R Tips: Read and Write multiple excel sheets in one go

Introduction

In data science, data is often spread across multiple sheets within an Excel workbook, making it crucial to efficiently access and combine these sheets for analysis. The “openxlsx” library in R provides an easy and flexible way to read and write Excel files. By using openxlsx, data scientists can streamline the process of reading multiple sheets from an Excel file and exporting results to Excel, enabling more time for data interpretation and analysis

Let us begin with installing and loading the required package

install.packages("openxlsx")
library(openxlsx)

Defining the file path and fetching sheet names

file_path <- "dummy_data_workbook.xlsx"

# Get available sheet names in the workbook
sheet_names <- getSheetNames(file_path)
sheet_names
[1] "Demographics"  "Sales"         "Monthly Sales"

We will first look at importing multiple sheets.

Method 1: Selecting and loading specific sheets from a workbook into separate dataframes

Focus on importing only the sheets you need for a targeted and efficient workflow

# Optionally, filter the sheets you want to import
desired_sheets <- c("Sales", "Monthly Sales")
valid_sheets <- intersect(sheet_names, desired_sheets)

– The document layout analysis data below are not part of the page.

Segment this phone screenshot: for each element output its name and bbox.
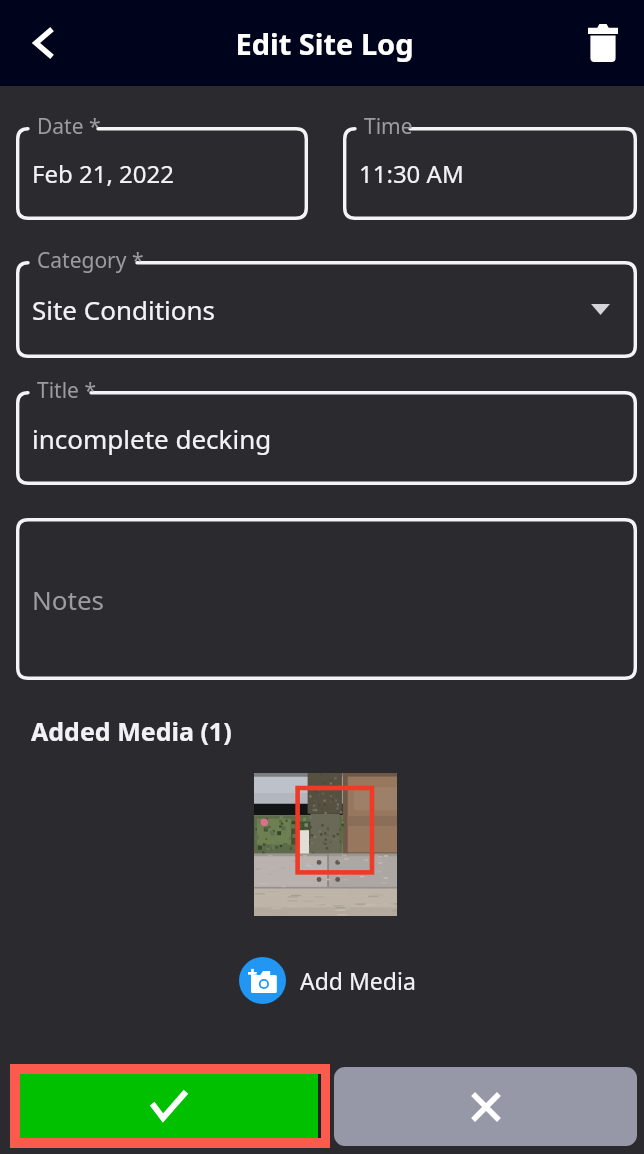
staticText: Title * bbox=[37, 376, 96, 405]
staticText: Edit Site Log bbox=[235, 24, 414, 63]
button[interactable]: Title bbox=[16, 391, 637, 485]
staticText: Added Media (1) bbox=[31, 714, 232, 748]
button[interactable]: Time bbox=[343, 127, 637, 220]
button[interactable]: Save bbox=[10, 1064, 330, 1148]
staticText: Feb 21, 2022 bbox=[32, 157, 175, 190]
button[interactable]: Back bbox=[16, 16, 70, 70]
staticText: incomplete decking bbox=[32, 421, 272, 456]
button[interactable]: Photo bbox=[254, 773, 397, 916]
staticText: 11:30 AM bbox=[359, 157, 464, 190]
button[interactable]: Notes bbox=[16, 518, 637, 680]
button[interactable]: Add Media bbox=[239, 957, 416, 1004]
staticText: Add Media bbox=[300, 965, 416, 996]
button[interactable]: Cancel bbox=[334, 1067, 637, 1146]
button[interactable]: Category bbox=[16, 261, 637, 358]
staticText: Category * bbox=[37, 246, 144, 275]
button[interactable]: Date bbox=[16, 127, 308, 220]
staticText: Time bbox=[364, 112, 413, 141]
staticText: Site Conditions bbox=[32, 292, 216, 327]
staticText: Date * bbox=[37, 112, 101, 141]
staticText: Notes bbox=[32, 582, 104, 617]
button[interactable]: Delete bbox=[576, 16, 630, 70]
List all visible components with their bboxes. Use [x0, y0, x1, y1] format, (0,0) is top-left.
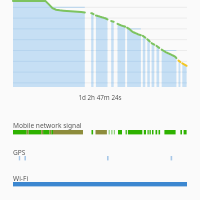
button[interactable]: Mobile network signal — [0, 0, 200, 200]
staticText: Mobile network signal — [13, 121, 82, 130]
staticText: 1d 2h 47m 24s — [0, 93, 200, 102]
staticText: GPS — [13, 148, 26, 157]
staticText: Wi-Fi — [13, 174, 29, 183]
button[interactable]: GPS — [0, 0, 200, 200]
button[interactable]: Wi-Fi — [0, 0, 200, 200]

# # replace "valid_sheets" with "sheet_names" to import all sheets
for (sheet in valid_sheets) {
  
  valid_name <- make.names(sheet)  # Create a valid R variable name using make.names
  print(valid_name)
  assign(valid_name, read.xlsx(file_path, sheet = sheet)) #  To create a data frame with the name of the sheet
}
[1] "Sales"
[1] "Monthly.Sales"

The data frames are now created in your environment with names matching the sheet names.
Note: We have used “make.names(sheet)” to ensure sheet names are valid R data frame names. “Monthly Sales” is changed to “Monthly.Sales”

Method 2: With Environment Management

To avoid cluttering your global environment, consider using a list to store the data frames:

# Read each valid sheet into a list of data frames and rename the list elements
data_list <- lapply(sheet_names, function(sheet) {  #Here we are importing all the sheets rather than specific sheets
  read.xlsx(file_path, sheet = sheet)
})

names(data_list) <- make.names(sheet_names)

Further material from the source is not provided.